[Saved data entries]
* * * * * * * * *

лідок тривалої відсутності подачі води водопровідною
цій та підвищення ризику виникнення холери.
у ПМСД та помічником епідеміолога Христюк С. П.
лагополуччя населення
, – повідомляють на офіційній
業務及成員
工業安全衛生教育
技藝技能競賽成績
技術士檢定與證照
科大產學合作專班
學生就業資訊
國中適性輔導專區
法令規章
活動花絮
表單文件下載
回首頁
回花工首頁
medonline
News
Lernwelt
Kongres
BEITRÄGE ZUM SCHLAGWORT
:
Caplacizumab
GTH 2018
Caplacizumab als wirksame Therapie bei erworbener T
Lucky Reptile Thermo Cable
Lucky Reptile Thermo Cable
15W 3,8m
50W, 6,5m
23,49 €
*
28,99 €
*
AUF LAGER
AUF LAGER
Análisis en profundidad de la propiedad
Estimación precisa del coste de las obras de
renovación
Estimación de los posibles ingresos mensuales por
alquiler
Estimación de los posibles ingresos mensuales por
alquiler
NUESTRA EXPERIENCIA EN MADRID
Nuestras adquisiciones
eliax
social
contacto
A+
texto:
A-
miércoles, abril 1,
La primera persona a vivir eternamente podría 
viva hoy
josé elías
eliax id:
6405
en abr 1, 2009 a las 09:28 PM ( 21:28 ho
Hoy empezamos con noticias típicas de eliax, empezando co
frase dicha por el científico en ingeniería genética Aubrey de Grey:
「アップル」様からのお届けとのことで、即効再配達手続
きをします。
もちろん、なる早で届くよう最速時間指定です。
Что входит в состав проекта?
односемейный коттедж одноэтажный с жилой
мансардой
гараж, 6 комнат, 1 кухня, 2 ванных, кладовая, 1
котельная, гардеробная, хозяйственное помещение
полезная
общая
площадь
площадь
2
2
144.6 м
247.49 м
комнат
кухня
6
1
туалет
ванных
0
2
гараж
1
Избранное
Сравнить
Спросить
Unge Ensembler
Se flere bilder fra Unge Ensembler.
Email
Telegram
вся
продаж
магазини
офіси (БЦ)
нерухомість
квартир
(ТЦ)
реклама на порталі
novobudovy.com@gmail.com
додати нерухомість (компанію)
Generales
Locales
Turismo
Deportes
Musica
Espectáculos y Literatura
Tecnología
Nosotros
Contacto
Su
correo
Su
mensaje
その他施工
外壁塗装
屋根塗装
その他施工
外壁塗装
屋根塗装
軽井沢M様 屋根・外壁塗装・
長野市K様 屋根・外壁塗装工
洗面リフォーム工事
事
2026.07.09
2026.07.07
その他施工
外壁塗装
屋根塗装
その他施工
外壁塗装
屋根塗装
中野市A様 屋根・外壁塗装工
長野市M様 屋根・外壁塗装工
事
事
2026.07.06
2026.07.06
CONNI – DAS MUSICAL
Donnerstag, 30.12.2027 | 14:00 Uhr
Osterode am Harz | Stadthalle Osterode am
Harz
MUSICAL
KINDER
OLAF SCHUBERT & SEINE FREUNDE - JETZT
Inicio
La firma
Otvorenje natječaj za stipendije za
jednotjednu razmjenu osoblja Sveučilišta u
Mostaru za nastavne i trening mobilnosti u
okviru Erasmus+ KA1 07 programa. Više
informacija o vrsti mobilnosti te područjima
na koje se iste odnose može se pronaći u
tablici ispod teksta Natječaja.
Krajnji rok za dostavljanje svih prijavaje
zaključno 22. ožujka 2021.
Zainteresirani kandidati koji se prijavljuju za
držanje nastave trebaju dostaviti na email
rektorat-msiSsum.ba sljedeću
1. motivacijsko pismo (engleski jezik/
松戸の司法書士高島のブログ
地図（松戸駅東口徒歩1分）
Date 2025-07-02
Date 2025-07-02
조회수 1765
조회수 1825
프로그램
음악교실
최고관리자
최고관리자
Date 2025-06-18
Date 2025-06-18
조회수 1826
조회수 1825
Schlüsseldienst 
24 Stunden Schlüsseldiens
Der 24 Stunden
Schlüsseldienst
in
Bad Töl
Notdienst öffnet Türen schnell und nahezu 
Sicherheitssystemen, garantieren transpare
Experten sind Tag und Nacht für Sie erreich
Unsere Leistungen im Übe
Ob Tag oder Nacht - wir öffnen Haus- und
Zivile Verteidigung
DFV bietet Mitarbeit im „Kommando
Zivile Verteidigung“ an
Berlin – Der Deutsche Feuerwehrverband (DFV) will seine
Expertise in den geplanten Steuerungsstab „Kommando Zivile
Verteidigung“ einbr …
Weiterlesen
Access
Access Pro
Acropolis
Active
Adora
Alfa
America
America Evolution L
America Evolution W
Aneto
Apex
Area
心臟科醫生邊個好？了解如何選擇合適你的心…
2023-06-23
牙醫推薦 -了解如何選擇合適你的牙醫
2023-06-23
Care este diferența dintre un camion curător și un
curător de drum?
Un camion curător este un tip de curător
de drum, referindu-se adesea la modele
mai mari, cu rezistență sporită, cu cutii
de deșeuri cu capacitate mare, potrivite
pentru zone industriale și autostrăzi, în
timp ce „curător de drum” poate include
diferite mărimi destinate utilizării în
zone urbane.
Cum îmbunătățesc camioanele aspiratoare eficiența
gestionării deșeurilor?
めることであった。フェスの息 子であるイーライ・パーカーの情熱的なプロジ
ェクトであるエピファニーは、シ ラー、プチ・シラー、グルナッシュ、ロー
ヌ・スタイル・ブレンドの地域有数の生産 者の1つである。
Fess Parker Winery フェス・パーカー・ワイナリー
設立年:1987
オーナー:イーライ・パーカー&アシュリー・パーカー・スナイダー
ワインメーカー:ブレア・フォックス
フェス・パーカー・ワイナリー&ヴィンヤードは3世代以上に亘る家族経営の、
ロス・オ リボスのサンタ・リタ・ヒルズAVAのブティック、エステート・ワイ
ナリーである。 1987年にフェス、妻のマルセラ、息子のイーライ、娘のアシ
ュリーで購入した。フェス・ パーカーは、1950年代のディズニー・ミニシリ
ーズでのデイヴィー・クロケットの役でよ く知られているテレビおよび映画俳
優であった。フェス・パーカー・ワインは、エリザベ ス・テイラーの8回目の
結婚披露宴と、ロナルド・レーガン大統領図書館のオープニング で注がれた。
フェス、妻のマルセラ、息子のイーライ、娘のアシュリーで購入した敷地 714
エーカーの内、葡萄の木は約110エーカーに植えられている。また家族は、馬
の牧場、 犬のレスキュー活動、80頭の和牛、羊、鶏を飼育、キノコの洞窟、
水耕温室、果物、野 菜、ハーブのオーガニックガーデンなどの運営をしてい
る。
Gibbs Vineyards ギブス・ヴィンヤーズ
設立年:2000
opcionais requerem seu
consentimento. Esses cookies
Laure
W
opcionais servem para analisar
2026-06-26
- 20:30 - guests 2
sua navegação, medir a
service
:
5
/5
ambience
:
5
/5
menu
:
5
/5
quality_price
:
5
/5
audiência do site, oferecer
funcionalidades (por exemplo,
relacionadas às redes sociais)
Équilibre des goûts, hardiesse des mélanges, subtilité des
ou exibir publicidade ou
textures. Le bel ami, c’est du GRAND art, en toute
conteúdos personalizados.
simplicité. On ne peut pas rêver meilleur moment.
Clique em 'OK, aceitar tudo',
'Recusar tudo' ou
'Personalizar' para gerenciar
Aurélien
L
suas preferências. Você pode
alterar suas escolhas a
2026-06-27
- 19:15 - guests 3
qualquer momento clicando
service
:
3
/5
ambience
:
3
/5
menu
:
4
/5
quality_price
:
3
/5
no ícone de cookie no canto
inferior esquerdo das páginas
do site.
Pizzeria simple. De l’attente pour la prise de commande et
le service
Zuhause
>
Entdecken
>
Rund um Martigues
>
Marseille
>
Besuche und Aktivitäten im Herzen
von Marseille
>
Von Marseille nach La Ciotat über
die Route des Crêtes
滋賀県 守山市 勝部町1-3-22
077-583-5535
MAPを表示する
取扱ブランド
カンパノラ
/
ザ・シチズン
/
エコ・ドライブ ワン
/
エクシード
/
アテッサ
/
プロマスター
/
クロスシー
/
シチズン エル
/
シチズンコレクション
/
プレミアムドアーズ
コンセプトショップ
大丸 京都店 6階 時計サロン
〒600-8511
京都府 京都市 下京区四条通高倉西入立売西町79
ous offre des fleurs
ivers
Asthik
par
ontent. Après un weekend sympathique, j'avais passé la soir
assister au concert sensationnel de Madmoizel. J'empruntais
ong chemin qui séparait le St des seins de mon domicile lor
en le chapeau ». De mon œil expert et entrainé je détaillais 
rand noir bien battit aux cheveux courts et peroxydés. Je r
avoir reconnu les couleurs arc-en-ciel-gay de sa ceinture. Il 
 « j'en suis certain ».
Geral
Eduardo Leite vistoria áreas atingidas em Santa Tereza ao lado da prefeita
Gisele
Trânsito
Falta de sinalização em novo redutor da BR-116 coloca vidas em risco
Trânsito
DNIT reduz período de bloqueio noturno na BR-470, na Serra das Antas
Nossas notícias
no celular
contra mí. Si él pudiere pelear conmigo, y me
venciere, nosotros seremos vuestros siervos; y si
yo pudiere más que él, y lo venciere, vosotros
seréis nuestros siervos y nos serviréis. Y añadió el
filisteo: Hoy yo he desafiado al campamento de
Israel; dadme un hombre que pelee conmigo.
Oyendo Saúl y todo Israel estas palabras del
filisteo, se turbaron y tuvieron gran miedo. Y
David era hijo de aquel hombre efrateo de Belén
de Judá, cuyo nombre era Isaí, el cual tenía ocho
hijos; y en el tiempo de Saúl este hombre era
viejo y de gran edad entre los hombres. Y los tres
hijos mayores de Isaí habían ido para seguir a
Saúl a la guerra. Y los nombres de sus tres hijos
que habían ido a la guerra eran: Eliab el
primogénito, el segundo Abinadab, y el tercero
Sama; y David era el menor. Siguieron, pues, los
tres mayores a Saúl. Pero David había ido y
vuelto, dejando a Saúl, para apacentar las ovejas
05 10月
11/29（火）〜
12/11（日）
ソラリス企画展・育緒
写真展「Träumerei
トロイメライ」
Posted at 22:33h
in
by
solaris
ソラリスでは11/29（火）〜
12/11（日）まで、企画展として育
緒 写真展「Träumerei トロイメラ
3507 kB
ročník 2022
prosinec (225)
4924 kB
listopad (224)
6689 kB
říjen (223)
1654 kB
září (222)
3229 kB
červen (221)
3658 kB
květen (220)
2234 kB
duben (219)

* * * * * * * * *

* [What you are asked to do]:
Filter the entries above down to the lines containing the word "ванных".

* [Completed exercise]:
гараж, 6 комнат, 1 кухня, 2 ванных, кладовая, 1
ванных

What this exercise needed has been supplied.